Quelques-uns ont eu l'opportunité de présenter leurs produits à des détaillants alimentaires afin de trouver des tablettes à leur produit. Sam Nettavong de Sam Cuisine Thaï, par exemple, a pu vendre sa salade devant une salle attentive.

Habitué par ce genre d'attention en raison de son passage à l'émission Dans l'oeil du dragon, M. Nettavong avait toutefois des dizaines de personnes qui cherchaient à être convaincues, samedi matin.

Comme à la populaire émission de Radio-Canada, les producteurs locaux avaient accès à de potentiels acheteurs pour leurs produits, mais également à des conseils de gens d'expérience. Les détaillants, mais également des gens spécialisés dans la mise en marché de produits agroalimentaires se sont rassemblés au congrès de l'ADA.

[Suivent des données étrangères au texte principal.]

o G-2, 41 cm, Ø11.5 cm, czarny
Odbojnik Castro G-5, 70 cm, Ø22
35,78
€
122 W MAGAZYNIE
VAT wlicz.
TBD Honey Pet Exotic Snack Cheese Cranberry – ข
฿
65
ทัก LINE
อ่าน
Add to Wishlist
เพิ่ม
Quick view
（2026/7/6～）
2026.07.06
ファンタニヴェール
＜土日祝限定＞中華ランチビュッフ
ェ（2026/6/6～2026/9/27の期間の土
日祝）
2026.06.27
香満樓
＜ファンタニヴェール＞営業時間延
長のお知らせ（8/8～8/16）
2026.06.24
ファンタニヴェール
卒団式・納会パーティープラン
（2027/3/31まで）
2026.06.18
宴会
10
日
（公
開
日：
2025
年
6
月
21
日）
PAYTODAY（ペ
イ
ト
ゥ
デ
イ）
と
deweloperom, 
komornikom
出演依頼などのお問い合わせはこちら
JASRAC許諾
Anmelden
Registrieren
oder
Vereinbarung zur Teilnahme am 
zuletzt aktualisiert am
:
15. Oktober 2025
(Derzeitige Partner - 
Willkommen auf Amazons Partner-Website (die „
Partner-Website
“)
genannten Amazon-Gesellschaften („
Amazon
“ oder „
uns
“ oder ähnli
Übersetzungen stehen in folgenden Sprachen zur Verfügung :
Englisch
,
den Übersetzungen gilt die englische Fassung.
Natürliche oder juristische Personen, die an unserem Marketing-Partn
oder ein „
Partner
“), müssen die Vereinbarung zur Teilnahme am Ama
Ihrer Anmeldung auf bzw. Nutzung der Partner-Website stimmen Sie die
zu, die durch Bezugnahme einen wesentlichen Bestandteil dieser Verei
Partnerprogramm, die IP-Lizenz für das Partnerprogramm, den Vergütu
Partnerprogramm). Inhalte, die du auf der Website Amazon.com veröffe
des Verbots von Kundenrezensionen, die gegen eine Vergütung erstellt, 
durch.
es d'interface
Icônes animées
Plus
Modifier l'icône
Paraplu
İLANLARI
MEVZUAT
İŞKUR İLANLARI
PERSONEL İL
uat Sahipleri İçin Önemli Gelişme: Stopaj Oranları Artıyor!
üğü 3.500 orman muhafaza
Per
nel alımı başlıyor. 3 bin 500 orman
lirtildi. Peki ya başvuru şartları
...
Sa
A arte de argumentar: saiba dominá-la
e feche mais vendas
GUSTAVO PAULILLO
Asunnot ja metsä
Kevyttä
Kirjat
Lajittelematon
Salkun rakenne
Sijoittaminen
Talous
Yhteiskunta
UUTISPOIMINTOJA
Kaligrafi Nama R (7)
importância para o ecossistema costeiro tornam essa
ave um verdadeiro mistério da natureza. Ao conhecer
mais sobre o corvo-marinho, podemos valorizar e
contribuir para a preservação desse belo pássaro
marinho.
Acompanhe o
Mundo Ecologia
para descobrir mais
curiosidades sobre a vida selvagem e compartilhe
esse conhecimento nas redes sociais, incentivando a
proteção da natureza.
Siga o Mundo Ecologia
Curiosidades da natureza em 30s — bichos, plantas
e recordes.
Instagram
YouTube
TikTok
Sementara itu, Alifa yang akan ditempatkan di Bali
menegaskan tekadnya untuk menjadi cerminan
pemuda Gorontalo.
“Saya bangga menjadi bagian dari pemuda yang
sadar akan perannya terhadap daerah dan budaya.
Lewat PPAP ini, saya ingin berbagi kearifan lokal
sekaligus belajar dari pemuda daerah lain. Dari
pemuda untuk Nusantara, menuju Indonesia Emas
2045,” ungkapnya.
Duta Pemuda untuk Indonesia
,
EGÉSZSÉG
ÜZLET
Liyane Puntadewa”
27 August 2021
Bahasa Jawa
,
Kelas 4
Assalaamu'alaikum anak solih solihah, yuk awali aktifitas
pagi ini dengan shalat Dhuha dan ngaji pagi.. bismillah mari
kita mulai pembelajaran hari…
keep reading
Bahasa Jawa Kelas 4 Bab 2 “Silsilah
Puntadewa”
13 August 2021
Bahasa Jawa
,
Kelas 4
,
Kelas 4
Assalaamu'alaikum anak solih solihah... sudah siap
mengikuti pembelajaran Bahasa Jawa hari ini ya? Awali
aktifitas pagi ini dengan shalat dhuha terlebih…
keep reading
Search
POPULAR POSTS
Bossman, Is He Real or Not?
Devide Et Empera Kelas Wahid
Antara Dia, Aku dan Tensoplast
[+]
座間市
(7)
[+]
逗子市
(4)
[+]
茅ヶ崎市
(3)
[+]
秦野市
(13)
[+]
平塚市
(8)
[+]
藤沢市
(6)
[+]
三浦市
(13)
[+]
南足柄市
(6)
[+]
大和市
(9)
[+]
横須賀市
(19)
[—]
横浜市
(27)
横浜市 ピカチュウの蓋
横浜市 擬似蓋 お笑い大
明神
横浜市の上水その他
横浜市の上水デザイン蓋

«Quelle meilleure occasion pour donner de l'aide, s'exclame le vice-président aux affaires publiques de l'ADA, Pierre-Alexandre Blouin. Plusieurs entreprises ne sont pas présentes dans le marché. Elles n'ont pas d'emballage, ni de réseau de distribution. Tout ça est à porter de leur main ici.»

M. Blouin estime que les détaillants en alimentation sont toujours à la recherche des produits de ces petits producteurs, particulièrement ceux de leur région.

«Pourquoi avoir des liens avec les producteurs locaux? C'est nos clients. On ne peut pas refuser nos clients sur nos tablettes. En plus, ce sont des produits que les consommateurs recherchent», explique le vice-président de l'ADA.

Cette formule pour offrir une visibilité aux producteurs agroalimentaires a été mise de l'avant seulement pour une deuxième fois, samedi. C'est en 2013, à Québec, que l'ADA a testé l'idée pour la première fois. Elle compte désormais lui donner vie dans les différentes régions du Québec, à chaque endroit où son congrès sera organisé.

L'ADA espère ainsi offrir l'élan nécessaire à un producteur pour étendre son réseau au point de devenir «des fleurons québécois» comme Leclerc et Lassonde.

«Ils ont commencé par une épicerie, deux, trois, quatre, cinq. Après une région et de l'approvisionnement dans une grande enseigne. Ça se fait graduellement et ça commence par des opportunités comme celle-là. On n'invente pas la roue», résume Pierre-Alexandre Blouin.